- TASK TO CARRY OUT
Type out the data again. Keep every line exactly the same.

- SOURCE RECORDS

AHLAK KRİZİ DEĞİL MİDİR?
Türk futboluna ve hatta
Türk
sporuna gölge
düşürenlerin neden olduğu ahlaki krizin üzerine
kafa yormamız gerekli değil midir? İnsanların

- WRITTEN SOLUTION
AHLAK KRİZİ DEĞİL MİDİR?
Türk futboluna ve hatta
Türk
sporuna gölge
düşürenlerin neden olduğu ahlaki krizin üzerine
kafa yormamız gerekli değil midir? İnsanların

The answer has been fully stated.